Saturday, December 27, 2014

All the Light We Cannot See by Anthony Doerr

Rating: 4 Stars

It seems like the latest crop of fiction isn't discussed much on BTL in general and not at all this year. Chalk that down to wariness when it comes to trying anything new. When browsing through lists of ‘Best Books of 2014’, one title was ubiquitous – Anthony Doerr’s ‘All the Light We Cannot See’. Surely so many critics couldn't be wrong; turns out they weren’t. At the risk of recklessly slinging hyperbole – this book is a masterpiece.

With a plot spanning more than seventy years, the main action takes place around the epochal years of the Second World War. Though the narrative glides through many European scenes, the story is firmly anchored in the historic port city of St. Malo on the northwestern coast of France. Doerr’s description of St. Malo is cinematic in its detail. From its colorful past to its near annihilation during the liberation of France, the author vividly recreates a city that lingers in the imagination long after the last page has been turned.

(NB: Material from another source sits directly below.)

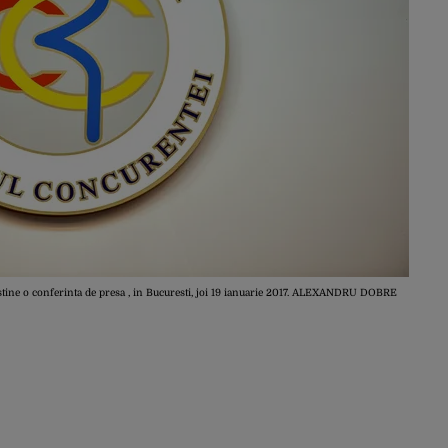
ustine o conferinta de presa , in Bucuresti, joi 19 ianuarie 2017. ALEXANDRU DOBRE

Just as haunting are the characters that people the book: Marie-Laure LeBlanc, blind from early childhood; her devoted father – a skilled artisan and the principal locksmith at the National Museum of Natural History in Paris; her great-uncle Etienne a traumatized veteran of the First World War. Equally compelling are the German cast of characters – Werner Pfennig a young technical wizard forced to play a role that’s far distant from his childhood aspirations; his friend Frederick, gentle and honorable in a world that has no use for such qualities; his younger sister Jutta, who sees more than her years. All are pawns in the looming calamity that will engulf them.

Without the bizarreness of ‘magical realism’ – the plot of this historical novel is both magical and intensely real. A fabled and fatal gem that men lust to possess; treasures that must be safeguarded from the maw of war; innocence lost; strength discovered; heroism in unexpected places; and Time’s healing; the stuff of clichés…and classics.

It’s easy to rhapsodize over this novel; but it’s not easy reading though. The pace of the book is inexorably slow and a nihilistic sense of pessimism overhangs it.

“It strikes Werner just then as wondrously futile to build splendid buildings, to make music, to sing songs, to print huge books full of colorful birds in the face of the seismic, engulfing indifference of the world – what pretensions humans have! Why bother to make music when the silence and wind are so much larger? Why light lamps when the darkness will inevitably snuff them?”

Yet consider this:

“What do we call visible light? We call it color. But the electromagnetic spectrum runs to zero in one direction and infinity in the other, so really, children, mathematically, all of light is invisible.”

If the book is slow, it’s the slowness of crescendo; and novels that discuss war, and omit despair and futility skirt the truth. This book is ultimately not about the pointlessness of human endeavor, but the resilience of the human spirit that seeks out invisible light.